By making your own protein bars, you have full control over what they contain. This is, of course, a great benefit, as you can avoid preservatives and other undesirable additives. Also, you’re able to keep track of exactly how much macronutrients your bars contain. It’s particularly important to monitor the content of carbohydrates.

If you’re on a bulk-up diet or during a prolonged physical activity (such as a long-distance run or mountain hike), it’s a good idea to enhance your bars with simple carbs: dried fruit, bananas, dates, raisins, honey or maple syrup.

If your main focus is on protein intake, and you prefer to restrict carbohydrates, throw in more nuts, desiccated coconut, and protein powder.
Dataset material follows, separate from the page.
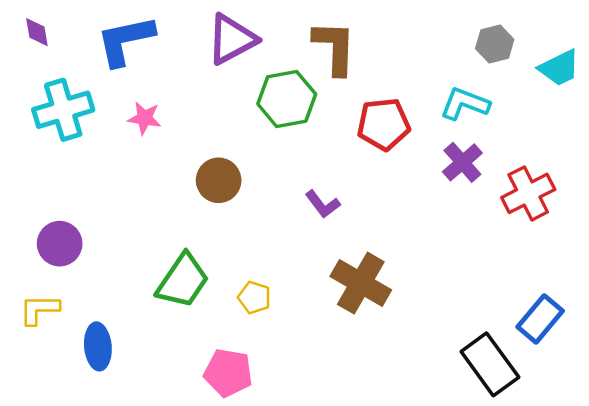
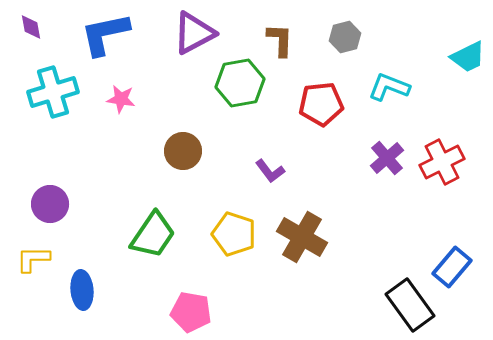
gray hexagon: (495, 44) -> (345, 37), moved
brown L-shape: (335, 48) -> (280, 40), size x0.7
purple cross: (462, 162) -> (387, 158), moved
yellow pentagon: (254, 297) -> (234, 234), moved, size x1.6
To make your protein bars sweeter, you may use stevia, sweeteners (in tablets or drops), erythritol or xylitol.

To get other useful information, read: 10 Answers to Frequently Asked Questions About Dietary Sweeteners.

Protein bar – a low-calorie or energy-boosting snack?

Not every homemade bar can be called a protein bar. Before you start searching for recipes, gathering ingredients and cooking, think about what your actual goal is. Do you really want a protein-rich snack or perhaps you aim for an energy bar? The latter are not very high in protein, but fuel your body with more carbs.

The calorie content of protein bars may vary greatly. If you’re looking to bulk up or have a problem with insufficient energy supply, go for an option that will help you reach your energy intake targets. To make calorie-rich bars, add a lot of peanut butter, seeds, nuts, honey, puffed cereals, and dark chocolate.

At the other end of the spectrum, you’ll find protein-rich bars that are not loaded with calories, and are excellent for body fat reduction. These include protein bars with cottage cheese or added protein powder, which have a lower energy density.

Choose the version best suited to your goals, preferences, and dietary regimen.